How would I go about calculating the integral $ \int d^3 \mathbf r {1\over 1+ \mathbf r \cdot \mathbf r} \delta(\mathbf r – \mathbf r_0) $ where $\mathbf r_0 = (2,-1,3)$
My attempt so far:
I have been trying to do this in spherical polar coordinates.
${\rm d}^3 \mathbf r = r^{2}\sin\left(\theta\right)\,{\rm d}r\,{\rm d}\theta\,{\rm d}\phi $
$\mathbf r \cdot\mathbf r = r^2 $
I think $\delta(\mathbf r – \mathbf r_0)={1\over r^2\sin\left(\theta\right)}\, \delta(r-r_0)\delta(\theta-\theta_0)\delta(\phi-\phi_0) $ ?

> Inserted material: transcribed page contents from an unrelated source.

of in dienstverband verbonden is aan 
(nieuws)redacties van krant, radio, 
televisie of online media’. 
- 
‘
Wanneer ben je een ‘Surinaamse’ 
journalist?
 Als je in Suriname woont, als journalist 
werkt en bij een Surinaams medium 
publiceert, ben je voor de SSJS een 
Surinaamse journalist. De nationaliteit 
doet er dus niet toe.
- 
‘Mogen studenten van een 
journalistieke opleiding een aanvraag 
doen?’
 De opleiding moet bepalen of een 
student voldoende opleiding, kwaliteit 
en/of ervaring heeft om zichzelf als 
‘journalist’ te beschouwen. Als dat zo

Therefore the integral I am attempting is:
$ \int {1\over r^2 }\delta(r-r_0)\delta(\theta-\theta_0)\delta(\phi-\phi_0) dr d\theta d\phi $
Presumably the $\phi$ integral will just give $2\pi$ , and the $ \theta $ integral will just give $\pi$ ? so then we have
$2\pi^2 \int {1\over r^2 }\delta(r-r_0)\ dr $
So where do I go from here?
Thanks
Best Answer
Observe that $$ \int \operatorname{d}^3\pmb r\; f(\pmb r)δ(\pmb r−\pmb r_0)=f(\pmb r_0) $$ so that $$ \int \operatorname{d}^3\pmb r\frac{1}{1+\pmb r\cdot\pmb r}δ(\pmb r−\pmb r_0)=\frac{1}{1+|\pmb r_0|^2} $$ In spherical coordinates $(r,\theta,\phi)$, where $r \in [0,\infty)$, $\theta\in [0,\pi]$, and $\phi\in [0,2\pi)$, $$ \delta(\pmb r -\pmb r_0)=\frac{\delta(r-r_0)}{r^2}\frac{\delta(\theta-\theta_0)}{\sin^2\theta}\delta(\phi-\phi_0)\quad ~\textrm{Eq. 1 (cf. [1])}$$ and $\operatorname{d}^3\pmb r=r^2\sin^2\theta \operatorname{d}r\operatorname{d}\theta\operatorname{d}\phi$ so that $$ \int \operatorname{d}^3\pmb r\frac{1}{1+\pmb r\cdot\pmb r}δ(\pmb r−\pmb r_0)= \int_0^{2\pi}\operatorname{d}\phi\,\delta(\phi-\phi_0) \int_0^{\pi}\operatorname{d}\theta \delta(\theta-\theta_0)\int_0^{\infty}\operatorname{d}r \frac{1}{1+r^2}\delta(r-r_0) $$ then $$ \int \operatorname{d}^3\pmb r\frac{1}{1+\pmb r\cdot\pmb r}δ(\pmb r−\pmb r_0)= \int_0^{\infty}\operatorname{d}r \frac{1}{1+r^2}\delta(r-r_0)=\frac{1}{1+r_0^2} $$
Alternatively, observe that if the problem involves spherical coordinates, but with no dependence on either $\theta$ or $\phi$, one has $$ \delta(\pmb r -\pmb r_0)=\frac{\delta(r-r_0)}{4\pi r^2} $$ and $$ \int \operatorname{d}^3\pmb r\frac{1}{1+\pmb r\cdot\pmb r}δ(\pmb r−\pmb r_0)= \int_0^{2\pi}\operatorname{d}\phi \int_0^{\pi}\operatorname{d}\theta \sin^2\theta \int_0^{\infty}r^2\operatorname{d}r \frac{1}{1+r^2}\frac{\delta(r-r_0)}{4\pi r^2}=\frac{1}{1+r_0^2} $$
Bibliography
[1] fen.bilkent.edu.tr/~ercelebi/mp03.pdf